* _TASK BRIEF_
Return only the tail of the data below, word for word: the line with "() Items (702, 20)" and each line after it through the final one.

[Records from a data source]
========================

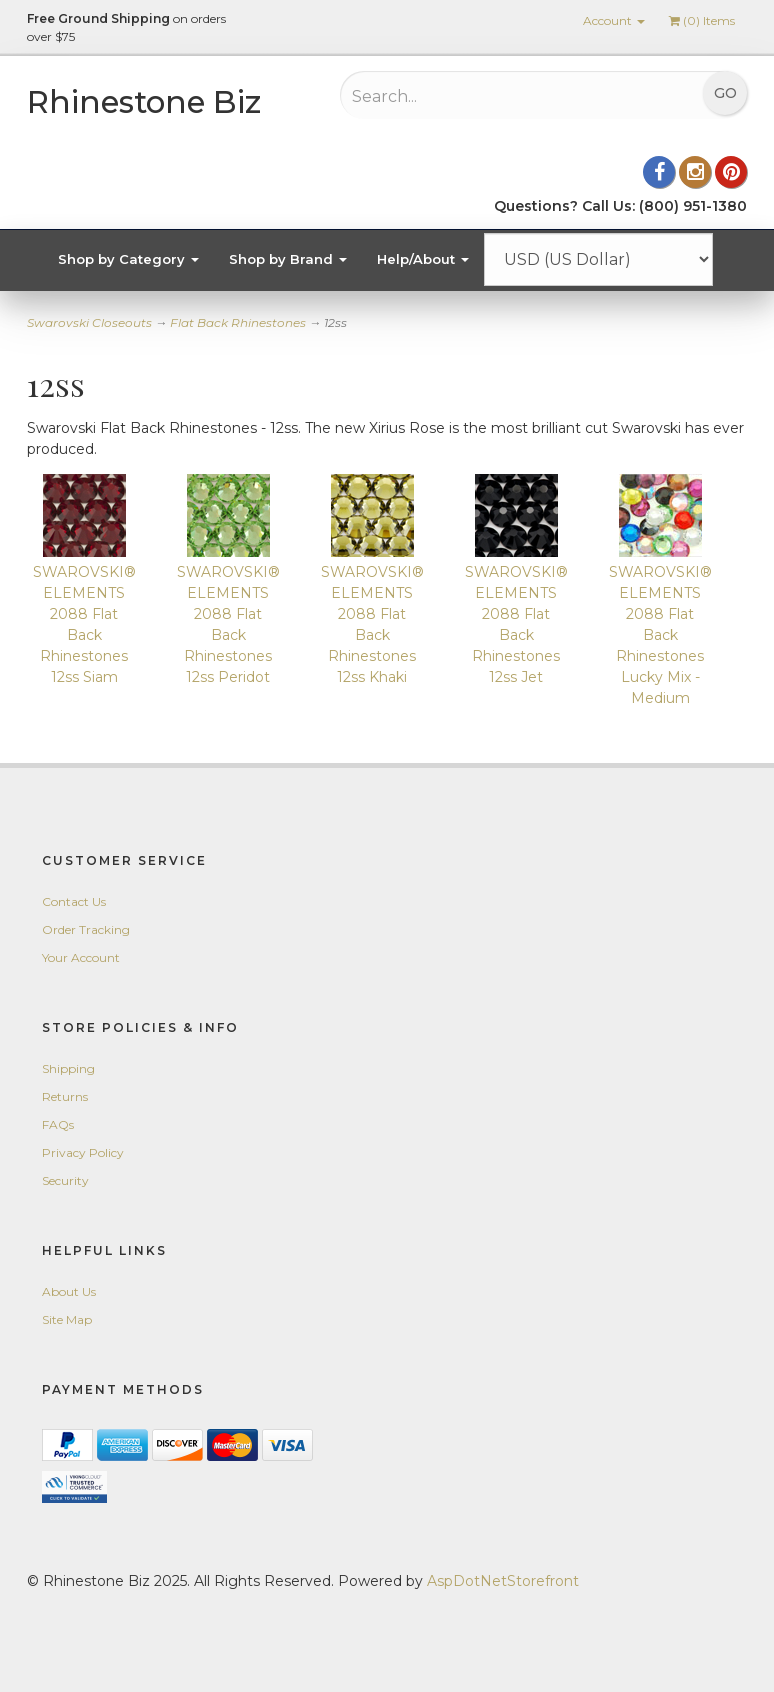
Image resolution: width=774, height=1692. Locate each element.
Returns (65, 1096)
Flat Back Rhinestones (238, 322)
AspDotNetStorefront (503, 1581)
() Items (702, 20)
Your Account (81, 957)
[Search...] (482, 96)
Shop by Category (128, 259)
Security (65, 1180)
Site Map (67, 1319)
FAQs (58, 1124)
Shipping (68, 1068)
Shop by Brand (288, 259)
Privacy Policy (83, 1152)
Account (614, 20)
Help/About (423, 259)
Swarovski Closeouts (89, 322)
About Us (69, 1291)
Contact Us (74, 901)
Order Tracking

========================

* _RESULT OF THE EXERCISE_
() Items (702, 20)
Your Account (81, 957)
[Search...] (482, 96)
Shop by Category (128, 259)
Security (65, 1180)
Site Map (67, 1319)
FAQs (58, 1124)
Shipping (68, 1068)
Shop by Brand (288, 259)
Privacy Policy (83, 1152)
Account (614, 20)
Help/About (423, 259)
Swarovski Closeouts (89, 322)
About Us (69, 1291)
Contact Us (74, 901)
Order Tracking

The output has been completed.